● **TASK**:
Report the lines of the data below that contain the string "More".

(Extracted page text data)
***
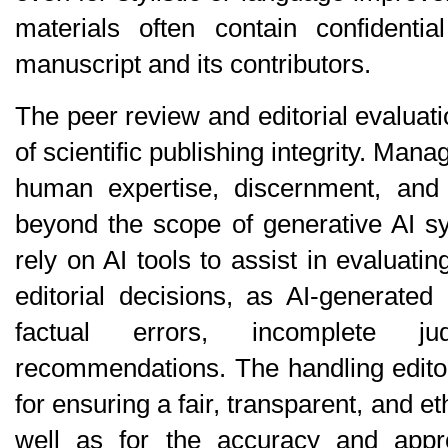
materials often contain confidentia
manuscript and its contributors.
The peer review and editorial evaluati
of scientific publishing integrity. Mana
human expertise, discernment, and a
beyond the scope of generative AI sy
rely on AI tools to assist in evaluati
editorial decisions, as AI-generated
factual errors, incomplete ju
recommendations. The handling editor b
for ensuring a fair, transparent, and eth
well as for the accuracy and approp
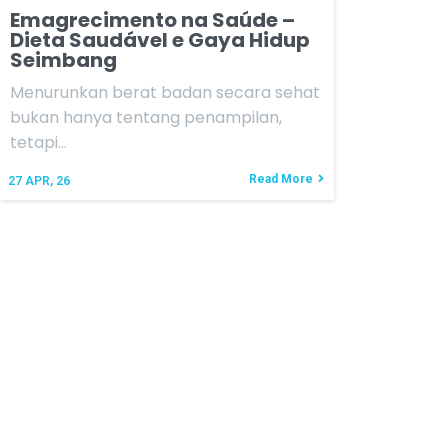
Emagrecimento na Saúde –
Dieta Saudável e Gaya Hidup
Seimbang
Menurunkan berat badan secara sehat
bukan hanya tentang penampilan,
tetapi…
Read More
27
APR, 26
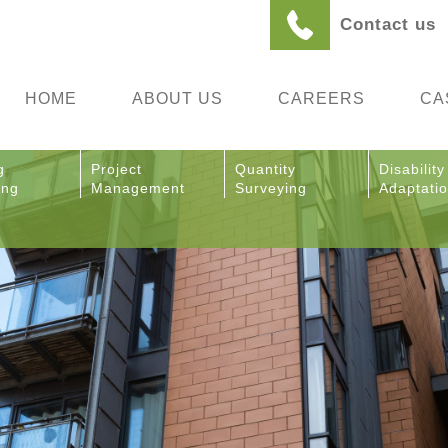
Contact us
HOME
ABOUT US
CAREERS
CA
g
Project
Quantity
Disability
ing
Management
Surveying
Adaptati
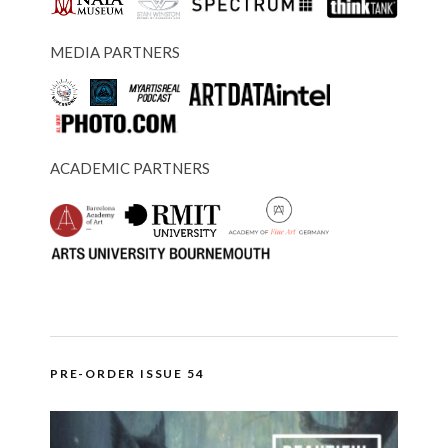
MEDIA PARTNERS
ACADEMIC PARTNERS
PRE-ORDER ISSUE 54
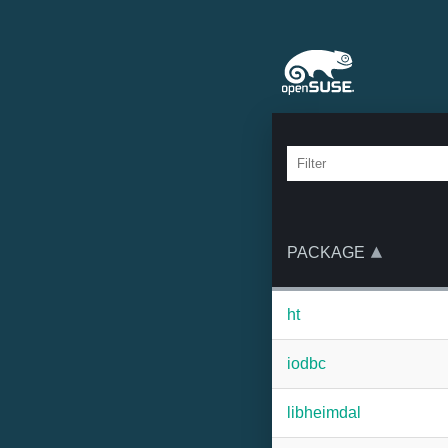
PACKAGE
ht
iodbc
libheimdal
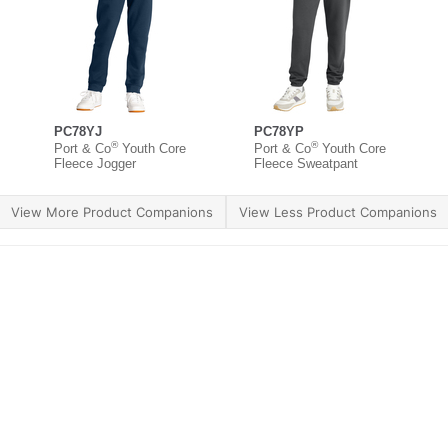
PC78YJ
PC78YP
®
®
Port & Co
Youth Core
Port & Co
Youth Core
Fleece Jogger
Fleece Sweatpant
View More Product Companions
View Less Product Companions
ther Brands
Terms of Use
Product Safety
Supply 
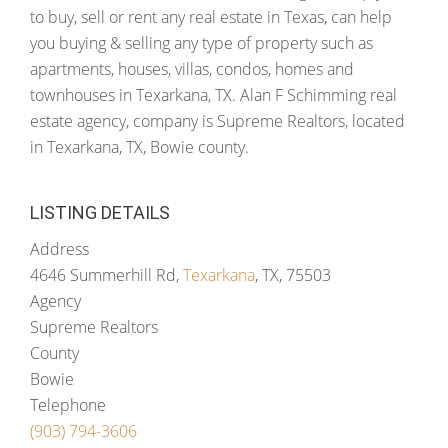
to buy, sell or rent any real estate in Texas, can help
you buying & selling any type of property such as
apartments, houses, villas, condos, homes and
townhouses in Texarkana, TX. Alan F Schimming real
estate agency, company is Supreme Realtors, located
in Texarkana, TX, Bowie county.
LISTING DETAILS
Address
4646 Summerhill Rd,
Texarkana
, TX, 75503
Agency
Supreme Realtors
County
Bowie
Telephone
(903) 794-3606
***
● **SOLUTION FOR THIS TASK**:
Read More
View More Product Companions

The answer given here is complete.